Protecting Our Waters

Environment Georgia hosts webinar to get the lead out during National Lead Poisoning Prevention Week

On Oct. 26, Environment Georgia hosted a webinar in honor of National Lead Poisoning Prevention Week during which panelists spoke about the need to ensure safer school drinking water for our children.

Toxic threats

Georgia’s schools get an “F” when it comes to lead contamination in their drinking water, and remediation is long overdue.

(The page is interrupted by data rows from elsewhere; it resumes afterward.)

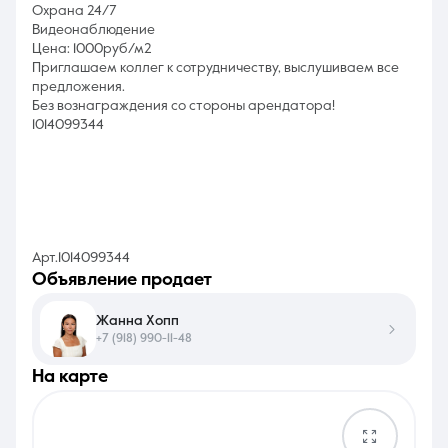
Охрана 24/7
Видеонаблюдение
Цена: 1000руб/м2
Приглашаем коллег к сотрудничеству, выслушиваем все
предложения.
Без вознаграждения со стороны арендатора!
1014099344
Арт.1014099344
объявление продает
Жанна Хопп
+7 (918) 990-11-48
на карте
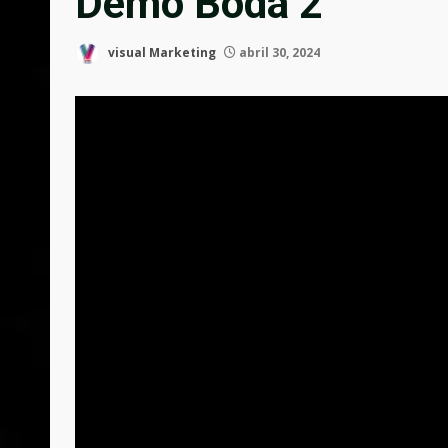
Demo Boda 2
visual Marketing
abril 30, 2024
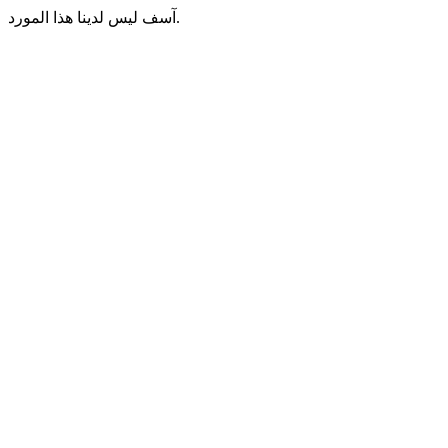
آسف ليس لدينا هذا المورد.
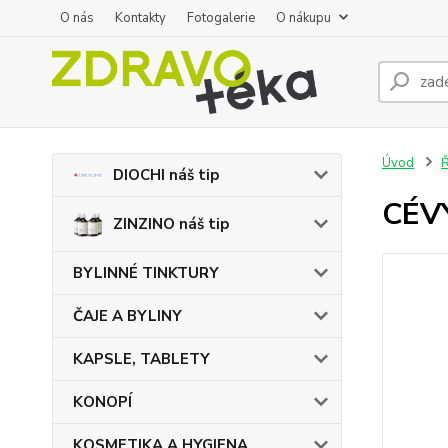
O nás
Kontakty
Fotogalerie
O nákupu
Úvod
DIOCHI náš tip
CÉVY
ZINZINO náš tip
BYLINNÉ TINKTURY
ČAJE A BYLINY
KAPSLE, TABLETY
KONOPÍ
KOSMETIKA A HYGIENA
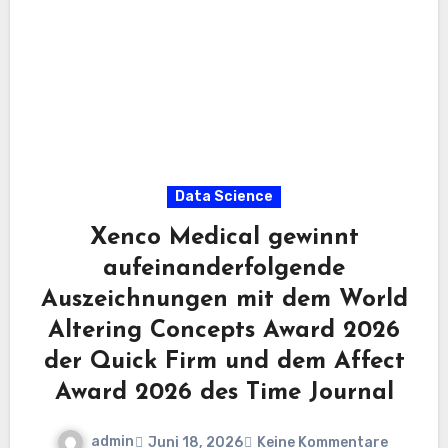
Data Science
Xenco Medical gewinnt
aufeinanderfolgende
Auszeichnungen mit dem World
Altering Concepts Award 2026
der Quick Firm und dem Affect
Award 2026 des Time Journal
admin
Juni 18, 2026
Keine Kommentare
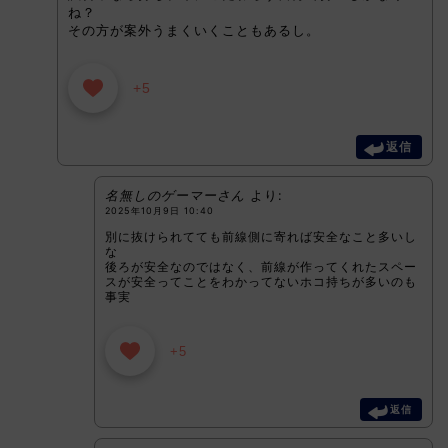
ね？
その方が案外うまくいくこともあるし。
+5
返信
名無しのゲーマーさん
より:
2025年10月9日 10:40
別に抜けられてても前線側に寄れば安全なこと多いし
な
後ろが安全なのではなく、前線が作ってくれたスペー
スが安全ってことをわかってないホコ持ちが多いのも
事実
+5
返信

That was the consensus from experts participating in a webinar hosted by Environment Georgia on Oct. 26 during National Lead Poisoning Prevention Week. Panelists spoke about the need to ensure safer school drinking water for our children by using a free, statewide program to test for lead — a potent neurotoxin that affects how children learn, grow and behave.

“States are failing to make the grade when it comes to keeping lead out of drinking water at school” said Jennifer Duenas, Environment Georgia’s clean water associate. “Georgia has no drinking water standard and no policy requiring testing.”

Environment Georgia and our national network are advocating for a wide array of solutions to the problem, including removing all lead-containing pipes and plumbing parts from schools, increasing water bottle filling stations and large-scale upgrades to clean water infrastructure.

 

Watch the recorded webinar.

Lean more about our Get the Lead Out campaign.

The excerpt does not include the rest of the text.